Mehrere Dutzend Reichsbürger mussten in den vergangenen Jahren ihre Waffen hergeben. Für die zuständigen Behörden häufig ein schwieriges Unterfangen.
Hessische Behörden haben in den vergangenen Jahren mehreren Dutzend mutmaßlichen „Reichsbürgern“ Waffen abgenommen. Seit 2019 bis zur Jahresmitte seien mehr als 100 Extremisten die Waffen entzogen worden, teilte das Landeskriminalamt (LKA) in Wiesbaden mit. Die Zahlen für das Gesamtjahr werden voraussichtlich erst im Januar vorliegen, sagte eine Sprecherin der Deutschen Presse-Agentur.

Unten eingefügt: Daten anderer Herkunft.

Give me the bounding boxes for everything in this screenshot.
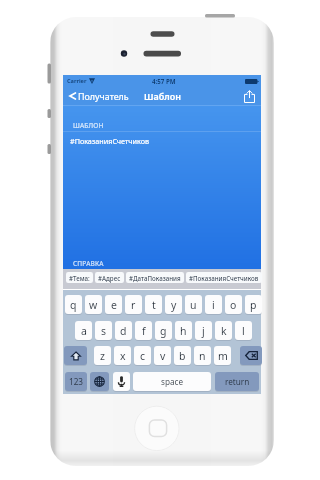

„Die einzelnen Erfolge sind stets mit sehr aufwendigen Verfahren verbunden, die wir längst durch eine Änderung des Waffenrechts beschleunigen könnten“, hieß es weiter. „Aktuell verfügen in Hessen noch mehr als 40 Personen, die dem Spektrum der „Reichsbürger“-Szene zugeordnet werden, über eine waffenrechtliche Erlaubnis.“
So hatten Ende Juni 27 dem Extremismus-Bereich „Reichsbürger“ zugerechnete Personen die Waffenbesitzkarte zum Erwerb und Besitz „scharfer“ Schusswaffen. Zudem gab es 20 der Szene zugeordnete Extremisten mit dem „kleinen Waffenschein“, der zum Führen von Schreckschuss-, Reizstoff- und Signalwaffen berechtigt.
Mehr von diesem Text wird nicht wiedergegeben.